The difference is never more than a couple of minutes, so you would really have to be paying careful attention to notice it. The effect more people are likely to notice is the time of sunset (or sunrise). For example, the summer solstice falls roughly on June 21, so you might think the earliest sunrise and latest sunset of the year will be that day. However, the earliest sunrise is about a week before the solstice, and the latest sunset actually occurs about a week after it.

The most significant effect is actually in reading a sundial. In fact, the word “analemma” is the Latin word for sundial. A sundial shows the local solar time. To get the current civil time (i.e. the time on you watch), you have to adjust your sundial reading based the analemma, and the time zone. The time zone parties easy: simply add or subtract a set number of minutes based on how far you are from the center of the time zone. For Ann Arbor, add 32 minutes. To adjust for the analemma, you have to add or subtract an amount based on the how far the Sun deviates from the meridian at noon. More on this latter in the activity.

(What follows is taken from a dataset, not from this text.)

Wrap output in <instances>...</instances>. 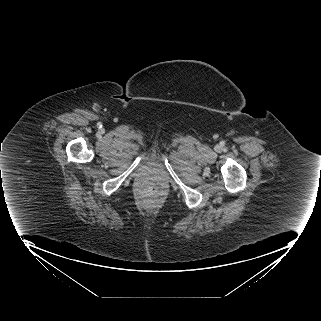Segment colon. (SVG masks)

For the planetarium, the analemma has a more important function. It is effectively the pattern the Sun follows over the course of a year if you observed at the same civil time every day. Watching the analemma is effectively like holding your watch to a constant time, but letting the calendar run forward. You can see how the positions of the stars, planets, Sun and Moon all change from day-to-day without having to wait for everything to rise and set.